The UK Research Integrity Office welcomes the publication today of a report on The Culture of Scientific Research in the UK by the Nuffield Council on Bioethics. James Parry, Chief Executive of UKRIO, will be chairing the launch of the project’s findings on Thursday 4th December at the Palace of Westminster.
UKRIO welcomes the evidence which this inquiry found, that scientists generally have high expectations of themselves and others, that they aspire to do rigorous, ethical work, and that they value the influence of guidelines such as The Concordat to Support Research Integrity.
However, the inquiry also reported a remarkably high level of concern about the pressure that scientists experience to focus on and report positive results, and how this could lead to corners being cut. Scientists were also highly concerned about inadvertent perverse incentives to fabricate data, alter, omit or manipulate data, or ‘cherry pick’ results.

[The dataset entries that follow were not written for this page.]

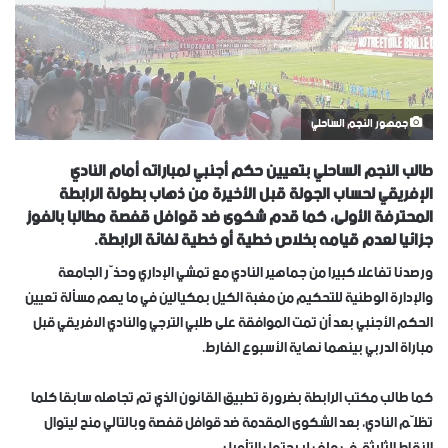
جمهور النجم الساحلي
طالب النجم الساحلي بتعيين حكم أجنبي لمباراته أمام النادي
الإفريقي لحساب الجولة قبل الأخيرة من ذهاب بطولة الرابطة
المحترفة الأولى، كما قدم شكوى ضد قوافل قفصة مطالبا بالفوز
جزائيا لعدم قيامه بخلاص خطية أو خطية لفائة الرابطة.
ورصدنا تفاعلا كبيرا من جماهير النادي مع تمشي الإداري وحذّر الجامعة
والإدارة الوطنية للتحكيم من مغبة الكيل بمكيالين في ما يهم مسألة تعيين
الحكم الأجنبي بعد أن تمت الموافقة على طلبي الترجي والنادي الافريقي قبل
مباراة الدربي بينهما نهاية الأسبوع الفارط.
كما طالب مكتب الرابطة بضرورة تطبيق القانون الذي تم تجاهله سابقا كلما
تظلّم النادي، بعد الشكوى المقدمة ضد قوافل قفصة وبالتالي منح ليتوال
النقاط الثلاثة، في ملف لا يحتمل التأويل.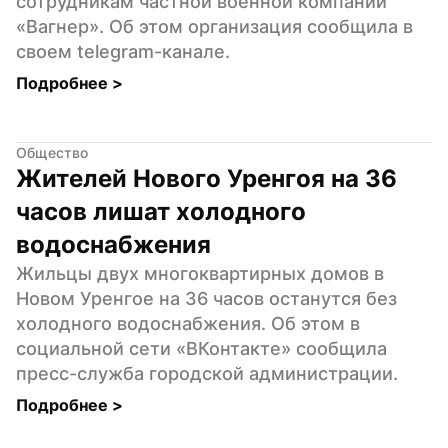
сотрудникам частной военной компании 
«Вагнер». Об этом организация сообщила в 
своем telegram-канале.
Подробнее 
>
Общество
Жителей Нового Уренгоя на 36 
часов лишат холодного 
водоснабжения
Жильцы двух многоквартирных домов в 
Новом Уренгое на 36 часов останутся без 
холодного водоснабжения. Об этом в 
социальной сети «ВКонтакте» сообщила 
пресс-служба городской администрации.
Подробнее 
>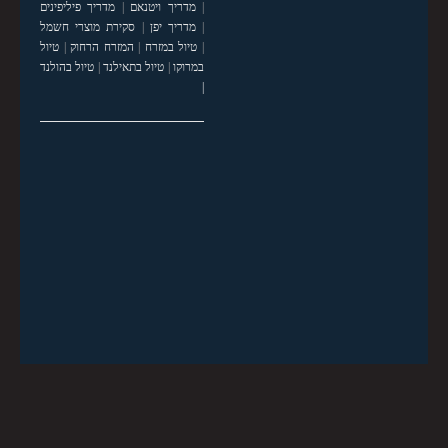
|
מדריך ויטנאם
|
מדריך פיליפינים
|
מדריך יפן
|
סקירת מוצרי חשמל
|
טיול במזרח
|
המזרח הרחוק
|
טיול
במרוקו
|
טיול בתאילנד
|
טיול בהולנד
|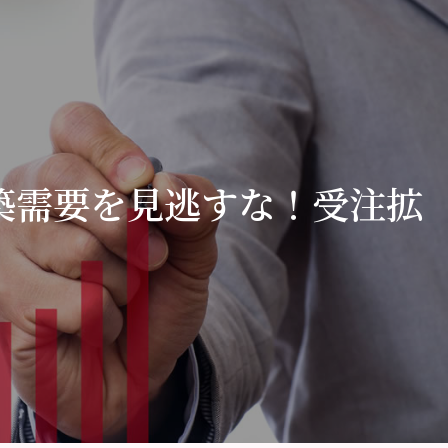
建築需要を見逃すな！受注拡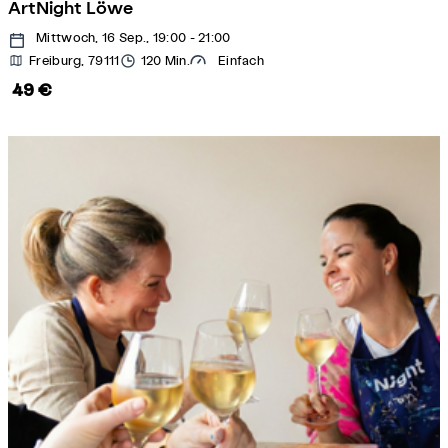
ArtNight Löwe
Mittwoch, 16 Sep., 19:00 - 21:00
Freiburg, 79111
120 Min.
Einfach
49 €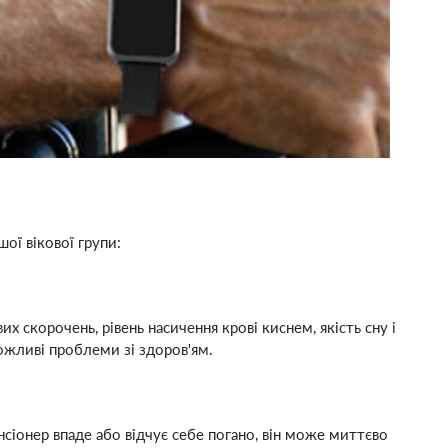
ої вікової групи:
 скорочень, рівень насичення крові киснем, якість сну і
ожливі проблеми зі здоров'ям.
іонер впаде або відчує себе погано, він може миттєво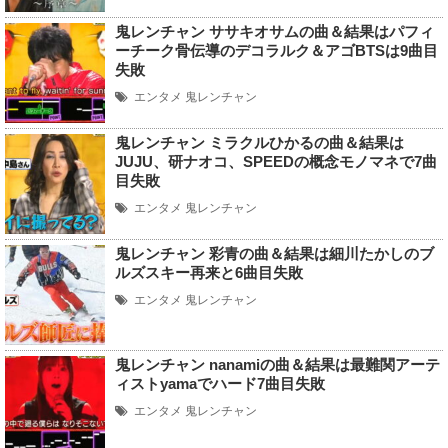
鬼レンチャン ササキオサムの曲＆結果はパフィ
ーチーク骨伝導のデコラルク＆アゴBTSは9曲目
失敗
エンタメ
鬼レンチャン
鬼レンチャン ミラクルひかるの曲＆結果は
JUJU、研ナオコ、SPEEDの概念モノマネで7曲
目失敗
エンタメ
鬼レンチャン
鬼レンチャン 彩青の曲＆結果は細川たかしのブ
ルズスキー再来と6曲目失敗
エンタメ
鬼レンチャン
鬼レンチャン nanamiの曲＆結果は最難関アーテ
ィストyamaでハード7曲目失敗
エンタメ
鬼レンチャン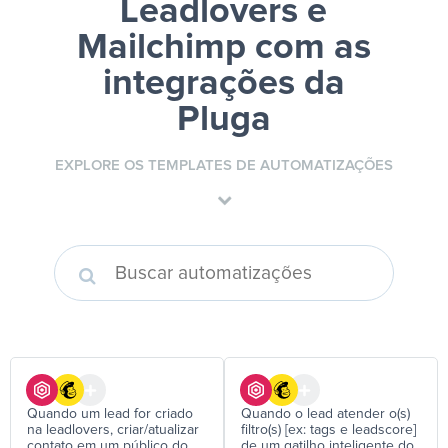
Leadlovers e
Mailchimp
com as
integrações da
Pluga
EXPLORE OS TEMPLATES DE AUTOMATIZAÇÕES
Quando um lead for criado
Quando o lead atender o(s)
na leadlovers, criar/atualizar
filtro(s) [ex: tags e leadscore]
contato em um público do
de um gatilho inteligente do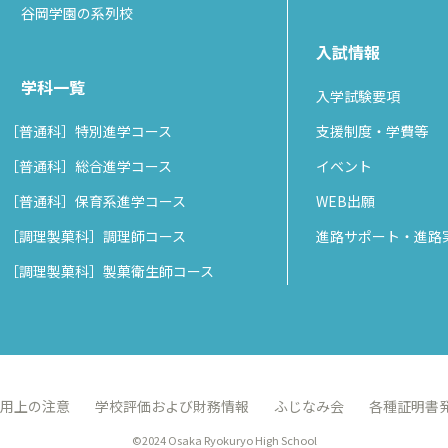
谷岡学園の系列校
入試情報
学科一覧
入学試験要項
［普通科］特別進学コース
支援制度・学費等
［普通科］総合進学コース
イベント
［普通科］保育系進学コース
WEB出願
［調理製菓科］調理師コース
進路サポート・進路
［調理製菓科］製菓衛生師コース
用上の注意
学校評価および財務情報
ふじなみ会
各種証明書
©2024 Osaka Ryokuryo High School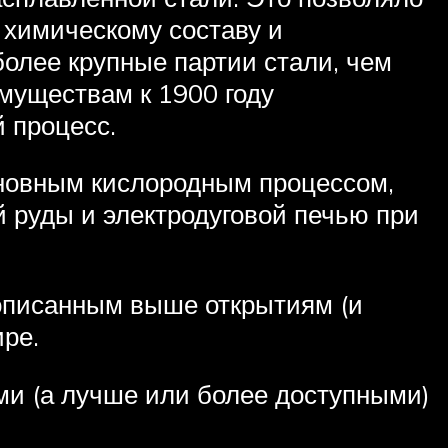
 химическому составу и
олее крупные партии стали, чем
муществам к 1900 году
 процесс.
сновным кислородным процессом,
 руды и электродуговой печью при
описанным выше открытиям (и
ре.
ми (а лучше или более доступными)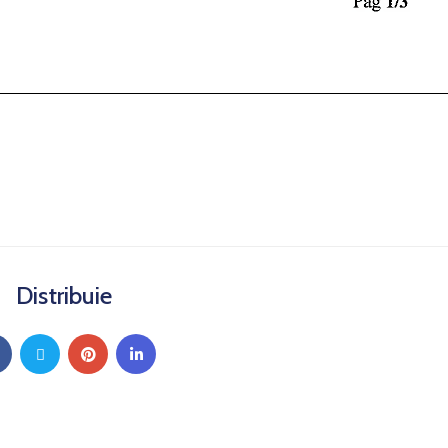
Distribuie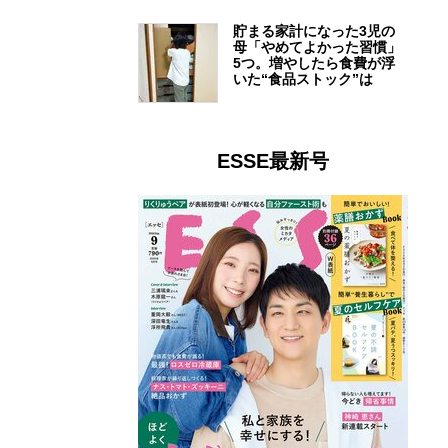
貯まる家計になった3児の
母「やめてよかった習慣」
5つ。増やしたら食費が浮
いた“食品ストック”は
ESSE最新号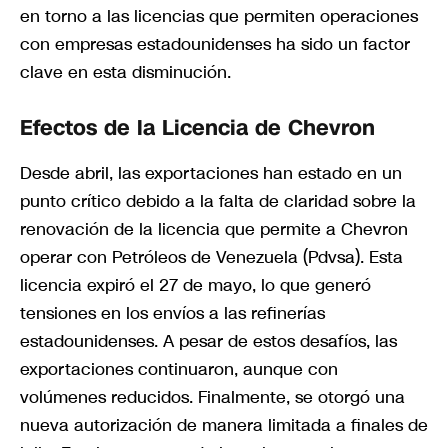
en torno a las licencias que permiten operaciones
con empresas estadounidenses ha sido un factor
clave en esta disminución.
Efectos de la Licencia de Chevron
Desde abril, las exportaciones han estado en un
punto crítico debido a la falta de claridad sobre la
renovación de la licencia que permite a Chevron
operar con Petróleos de Venezuela (Pdvsa). Esta
licencia expiró el 27 de mayo, lo que generó
tensiones en los envíos a las refinerías
estadounidenses. A pesar de estos desafíos, las
exportaciones continuaron, aunque con
volúmenes reducidos. Finalmente, se otorgó una
nueva autorización de manera limitada a finales de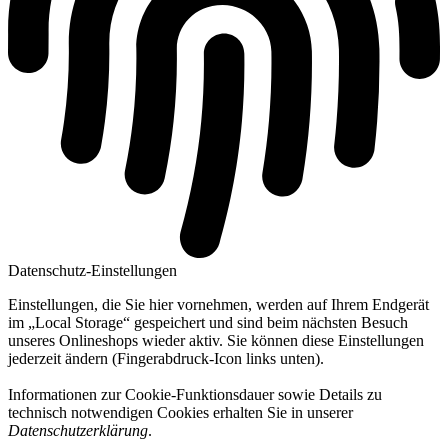
Datenschutz-Einstellungen
Einstellungen, die Sie hier vornehmen, werden auf Ihrem Endgerät
im „Local Storage“ gespeichert und sind beim nächsten Besuch
unseres Onlineshops wieder aktiv. Sie können diese Einstellungen
jederzeit ändern (Fingerabdruck-Icon links unten).
Informationen zur Cookie-Funktionsdauer sowie Details zu
technisch notwendigen Cookies erhalten Sie in unserer
Datenschutzerklärung
.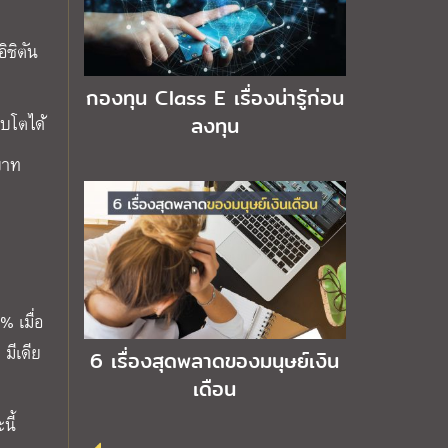
ิชิตัน
กองทุน Class E เรื่องน่ารู้ก่อน
ิบโตได้
ลงทุน
บาท
% เมื่อ
มีเดีย
6 เรื่องสุดพลาดของมนุษย์เงิน
เดือน
นี้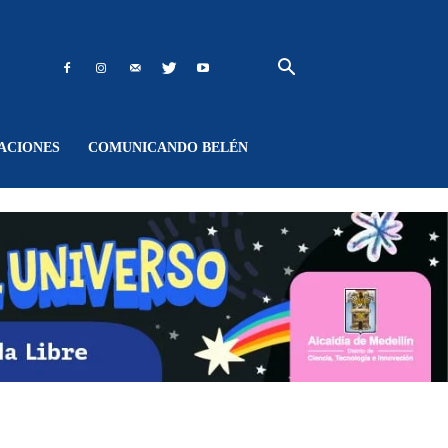
ACIONES
COMUNICANDO BELÉN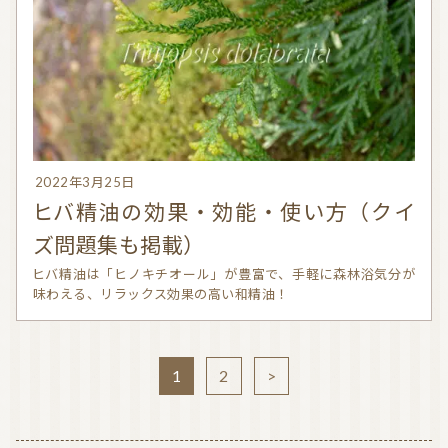
2022年3月25日
ヒバ精油の効果・効能・使い方（クイ
ズ問題集も掲載）
ヒバ精油は「ヒノキチオール」が豊富で、手軽に森林浴気分が
味わえる、リラックス効果の高い和精油！
1
2
>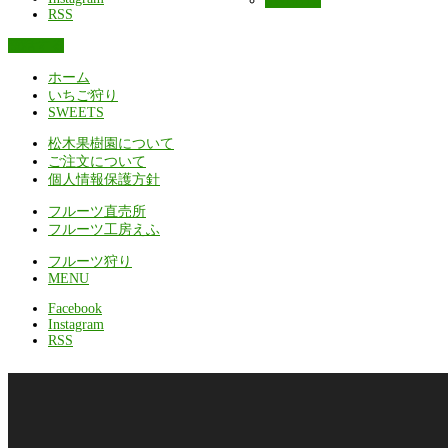
SWEETS
RSS
電話する
ホーム
いちご狩り
SWEETS
松木果樹園について
ご注文について
個人情報保護方針
フルーツ直売所
フルーツ工房えふ
フルーツ狩り
MENU
Facebook
Instagram
RSS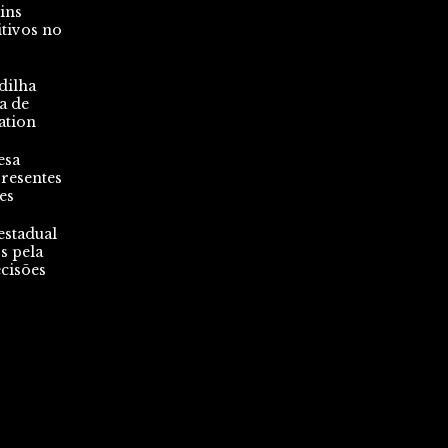
ins
tivos no
dilha
a de
ation
esa
resentes
es
stadual
s pela
cisões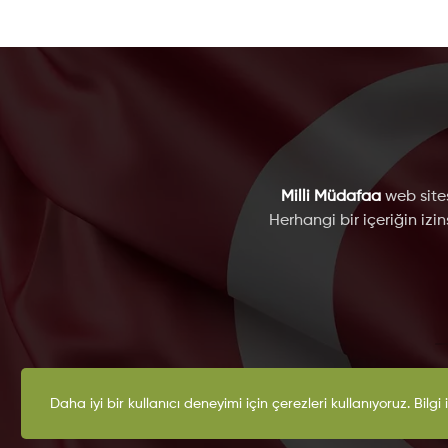
Milli Müdafaa
web sites
Herhangi bir içeriğin izi
K
Daha iyi bir kullanıcı deneyimi için çerezleri kullanıyoruz. Bilgi 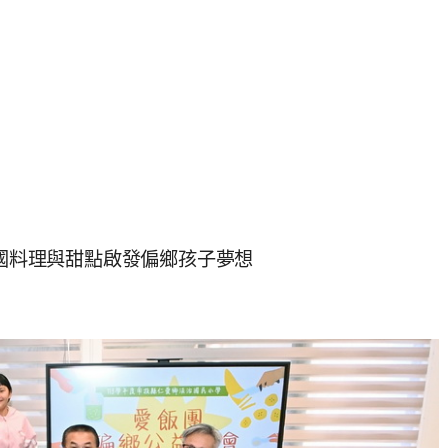
法國料理與甜點啟發偏鄉孩子夢想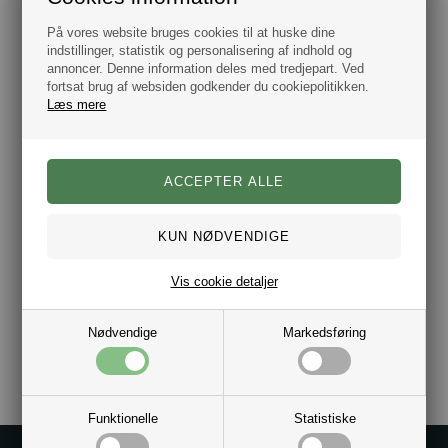
har i mere end 25 år har givet os klassisk, cool, amerikansk
beklædning. Hans designs har tilført de tidløse klassikere et
På vores website bruges cookies til at huske dine
frisk udtryk, og hans stilsikre smag har dannet grundlag for
mærkets vækst. Den unge og afslappede attitude som hans
indstillinger, statistik og personalisering af indhold og
første kollektion bar præg af, har lige siden været Tommy
annoncer. Denne information deles med tredjepart. Ved
Hilfiger’s varemærke.
fortsat brug af websiden godkender du cookiepolitikken.
Læs mere
Mål. B. 10,3 cm, H. 7,6 cm
Leveres i gaveæske.
4 rum til kort.
Rum i midten
Mål. 11 x 8 cm.
Farve: Blå.
Ægte Læder.
Hurtig Levering.
Vis cookie detaljer
Nødvendige
Markedsføring
Varenr.:
10031791
Funktionelle
Statistiske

Bernard Silverman, Chair of UKRIO, said:
‘The evidence from this report confirms the view of UKRIO and others that it is essential that research institutions in the UK should provide strong leadership to build a research environment that supports researchers throughout their careers in striving for robust scientific design and high ethical standards. We look forward to exploring with the research community, funders and regulators how this might be taken forward.’
James Parry, Chief Executive of UKRIO, said:
‘UKRIO has led the way in supporting research institutions in creating a culture and environment that minimise the opportunities and incentives for scientific misconduct. While basic standards can appear to be straightforward, putting them into practice can be more challenging. Reminding researchers and institutions of their responsibilities, and of the harm that failing to meet them can cause, is a long-term exercise, requiring strong leadership within the research community.’